通り過ぎる人々の視線が痛いほど伝わり、思わず目をそむけてしまう。
「知ってました?」
何が? いつもながら話が唐突だな。いいから、袖から手を出せ。
「寒いんですよ」
じゃあさ、両手はポケットに突っ込むとかにしろって。
「嫌ですよ」
何で? 絵的に気にしてるわけでもないだろ。
「転んで両の前歯を折ったことがあるからですよ」
あー、きれーな挿し歯やねえ。

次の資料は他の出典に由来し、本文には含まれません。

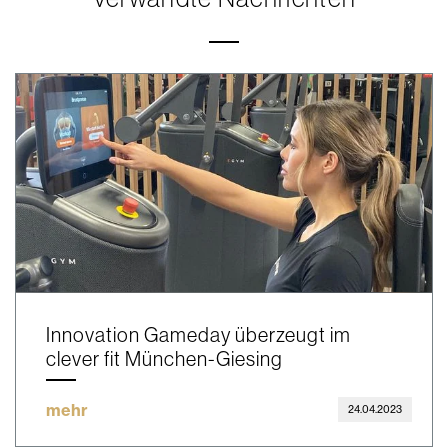
Innovation Gameday überzeugt im
clever fit München-Giesing
mehr
24.04.2023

挿し歯折ったら難儀だしな。
「知ってました?」
あ、話戻してる。
「駅前におしゃれなバーができたんですよ」
駅前のどの辺?
「スーパーの横」
おされか?
「いや、もう、スタンディングって感じで、木目調で、ヒノキのあれで」
全然分からん。考えてからしゃべれ。
「とにかく、行きましょうよ。はい、今から、コート着て、はい、立って」
あー、もう鬱陶しいな、腕痛いから、ひとりで歩けるから、離して。
2分後。
「ここです」
あ、おされかも。内装凝ってんな。
「お、メニューに、牛モツとキムチの鍋がありますね」
あれ? おされは?
「何か、鍋を注文した人は奥の座敷に行くらしいですよ」
え? 頼んだの? 座敷? おされは?
5分後、目の前には鉄鍋がぐらぐらぐらぐら。
「いやー、冬はやっぱり鍋ですねえ」
いや、そらまあ否定しませんけどね、当初の目的とすりかわってやしませんかと、煮えた鍋をつつくのだった。